-- Task objective --
In your copy, include every entry exactly as written but no pictures.

(Page-level text extractions)
---*---

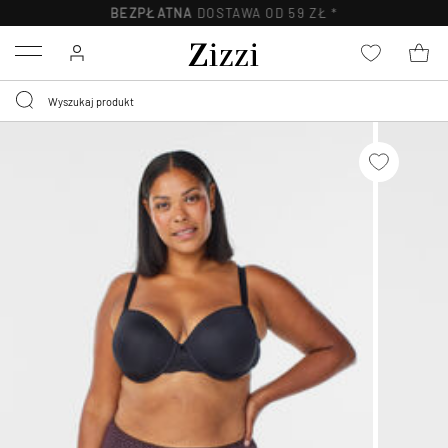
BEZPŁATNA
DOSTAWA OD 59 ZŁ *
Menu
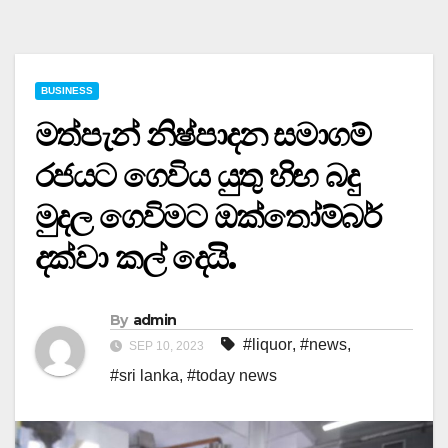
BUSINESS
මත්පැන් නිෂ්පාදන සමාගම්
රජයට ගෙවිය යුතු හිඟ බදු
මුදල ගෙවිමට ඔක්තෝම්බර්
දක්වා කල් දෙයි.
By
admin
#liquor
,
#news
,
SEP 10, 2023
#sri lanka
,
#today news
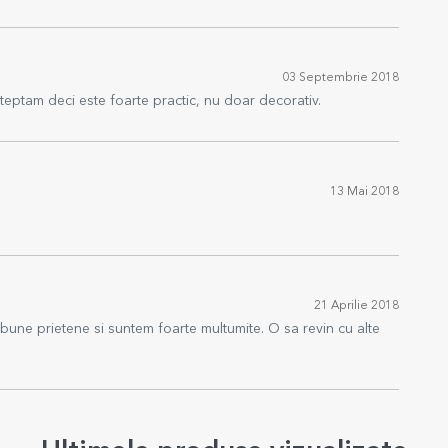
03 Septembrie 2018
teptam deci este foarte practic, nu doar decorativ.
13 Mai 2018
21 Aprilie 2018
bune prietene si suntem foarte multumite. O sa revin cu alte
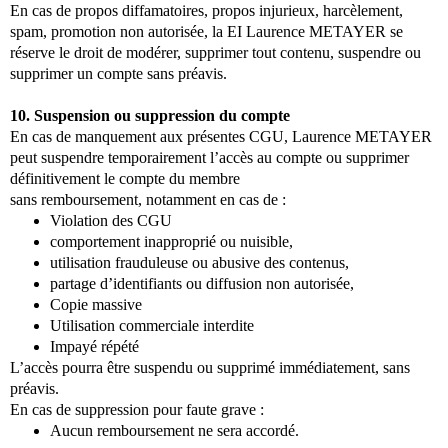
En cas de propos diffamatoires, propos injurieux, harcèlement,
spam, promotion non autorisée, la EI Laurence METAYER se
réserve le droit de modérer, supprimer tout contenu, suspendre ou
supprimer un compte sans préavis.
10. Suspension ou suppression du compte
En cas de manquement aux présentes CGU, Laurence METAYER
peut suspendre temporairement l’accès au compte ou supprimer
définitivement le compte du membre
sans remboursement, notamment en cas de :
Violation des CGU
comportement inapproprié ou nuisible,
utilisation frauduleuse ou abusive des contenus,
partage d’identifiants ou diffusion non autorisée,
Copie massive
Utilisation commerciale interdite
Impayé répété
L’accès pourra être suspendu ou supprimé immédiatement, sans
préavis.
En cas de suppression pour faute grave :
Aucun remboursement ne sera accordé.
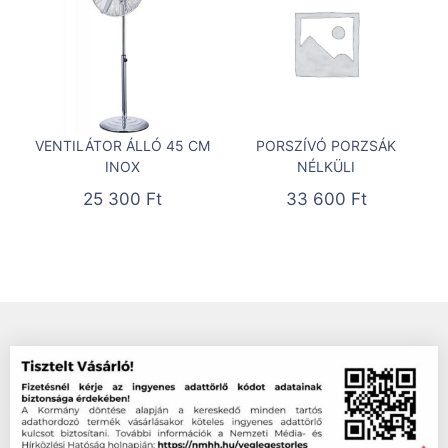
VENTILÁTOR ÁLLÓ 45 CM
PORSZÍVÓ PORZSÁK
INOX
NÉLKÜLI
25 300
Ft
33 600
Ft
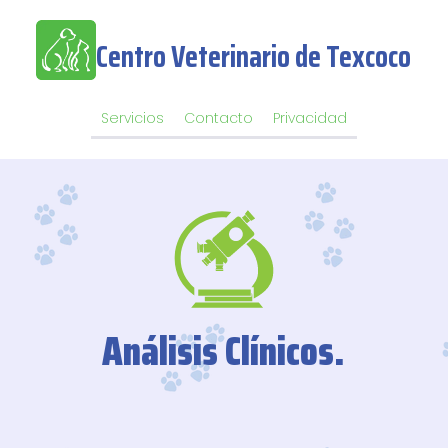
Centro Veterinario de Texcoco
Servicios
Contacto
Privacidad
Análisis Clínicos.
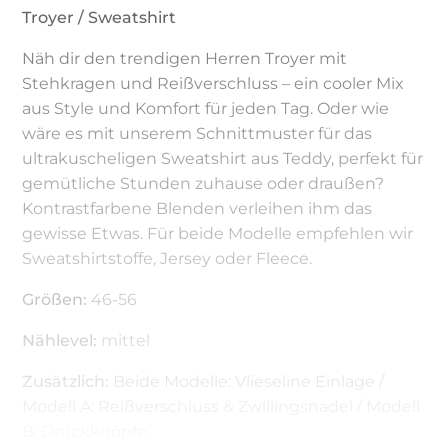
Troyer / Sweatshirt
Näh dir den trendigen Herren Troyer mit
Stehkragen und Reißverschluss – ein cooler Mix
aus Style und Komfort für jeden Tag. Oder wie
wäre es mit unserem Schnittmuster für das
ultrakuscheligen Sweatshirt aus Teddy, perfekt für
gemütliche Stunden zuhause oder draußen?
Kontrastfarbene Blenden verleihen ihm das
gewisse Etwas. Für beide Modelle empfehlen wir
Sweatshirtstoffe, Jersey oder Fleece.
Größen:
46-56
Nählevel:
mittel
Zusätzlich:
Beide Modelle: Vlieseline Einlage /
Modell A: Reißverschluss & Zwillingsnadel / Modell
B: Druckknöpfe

---*---

-- Response for this exercise --
BEZPŁATNA
DOSTAWA OD 59 ZŁ *
Menu
BUSINESS
මත්පැන් නිෂ්පාදන සමාගම්
රජයට ගෙවිය යුතු හිඟ බදු
මුදල ගෙවිමට ඔක්තෝම්බර්
දක්වා කල් දෙයි.
By
admin
#liquor
,
#news
,
SEP 10, 2023
#sri lanka
,
#today news
03 Septembrie 2018
teptam deci este foarte practic, nu doar decorativ.
13 Mai 2018
21 Aprilie 2018
bune prietene si suntem foarte multumite. O sa revin cu alte
En cas de propos diffamatoires, propos injurieux, harcèlement,
spam, promotion non autorisée, la EI Laurence METAYER se
réserve le droit de modérer, supprimer tout contenu, suspendre ou
supprimer un compte sans préavis.
10. Suspension ou suppression du compte
En cas de manquement aux présentes CGU, Laurence METAYER
peut suspendre temporairement l’accès au compte ou supprimer
définitivement le compte du membre
sans remboursement, notamment en cas de :
Violation des CGU
comportement inapproprié ou nuisible,
utilisation frauduleuse ou abusive des contenus,
partage d’identifiants ou diffusion non autorisée,
Copie massive
Utilisation commerciale interdite
Impayé répété
L’accès pourra être suspendu ou supprimé immédiatement, sans
préavis.
En cas de suppression pour faute grave :
Aucun remboursement ne sera accordé.
VENTILÁTOR ÁLLÓ 45 CM
PORSZÍVÓ PORZSÁK
INOX
NÉLKÜLI
25 300
Ft
33 600
Ft
Centro Veterinario de Texcoco
Servicios
Contacto
Privacidad
Análisis Clínicos.
Troyer / Sweatshirt
Näh dir den trendigen Herren Troyer mit
Stehkragen und Reißverschluss – ein cooler Mix
aus Style und Komfort für jeden Tag. Oder wie
wäre es mit unserem Schnittmuster für das
ultrakuscheligen Sweatshirt aus Teddy, perfekt für
gemütliche Stunden zuhause oder draußen?
Kontrastfarbene Blenden verleihen ihm das
gewisse Etwas. Für beide Modelle empfehlen wir
Sweatshirtstoffe, Jersey oder Fleece.
Größen:
46-56
Nählevel:
mittel
Zusätzlich:
Beide Modelle: Vlieseline Einlage /
Modell A: Reißverschluss & Zwillingsnadel / Modell
B: Druckknöpfe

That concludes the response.